Doob's consistency theorem: Under the above assumptions,

\begin{eqnarray} \P\left( \Pi(\cdot|X_{1:n}) \to \delta_Z(\cdot) \right) = 1, \end{eqnarray}

where $\delta$ denote the dirac distribution on the true parameter $Z$, and $\to$ denotes convergence in distribution. That is, $\mu_n \to \mu$ if for all continuous bounded $\phi$,

\begin{eqnarray} \int \phi (\tilde z) \mu_n(\ud \tilde z) \to \int \phi (\tilde z) \mu(\ud \tilde z). \end{eqnarray}

Notes:

  • This result is extremely useful in practice for debugging.
  • This result can break in non-parametric models.
  • van der Vaart, p.149 provides a proof of this result. Asymptotic normality also holds under additional conditions.
  • What if the prior $\Pi$ is very wrong (e.g. wrong support/structure)? Not much protection within the Bayesian framework for model mis-specification. Use frequentist validation! E.g.: cross validation, coverage assessment.
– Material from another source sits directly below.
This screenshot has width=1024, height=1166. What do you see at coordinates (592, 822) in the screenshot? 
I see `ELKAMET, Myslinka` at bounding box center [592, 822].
Well-specified Bayesian models exist, but can force us to be non-parametric

Let us make the discussion on de Finetti from last week more formal.

Recall: A finite sequence of random variables $(X_1, \dots, X_n)$ is exchangeable if for any permutation $\sigma : \{1, \dots, n\} \to \{1, \dots, n\}$, we have:

\begin{eqnarray} ({X_1}, \dots, {X_n}) \deq ({X_{\sigma(1)}}, \dots, {X_{\sigma(n)}}). \end{eqnarray}

Extension: A countably infinite sequence of random variable $(X_1, X_2, \dots)$ is (infinitely) exchangeable if all finite sub-sequence $(X_{k_1}, \dots, X_{k_n})$ are exchangeable.

Theorem: De Finetti (simple version): If $(X_1, X_2, \dots)$ is an exchangeable sequence of binary random variables, $X_i : \Omega' \to \{0,1\}$ then there exists a random variable $Z : \Omega' \to [0, 1]$ such that $X_i | Z \sim \Bern(Z)$.

In other words, if all we are modelling is a sequence of exchangeable binary random variables, we do not need a non-parametric model. On the other hand, if the $X_i$ are real, the situation is different:

Theorem: De Finetti (more general version, see Kallenberg, 2005, Chapter 1.1): If $(X_1, X_2, \dots)$ is an exchangeable sequence of real-valued random variables, the there exists a random measure $G : \Omega' \to (\sa_{\Omega} \to [0,1])$ such that $X_i | G \sim G$.

Supplementary references and notes

Robert, C. (2007) The Bayesian Choice. An excellent textbook, especially for the theoretically foundations of Bayesian statistics. Also covers many practical topics. Most relevant to this course are chapters 2, 3.1-3.3, 4.1-4.2.

van der Vaart, A.W. (1998) Asymptotic Statistics. Chapter 10 contains a formal treatment of the asymptotic properties of parametric Bayesian procedures. Note that a different treatment is needed for non-parametric Bayesian procedures.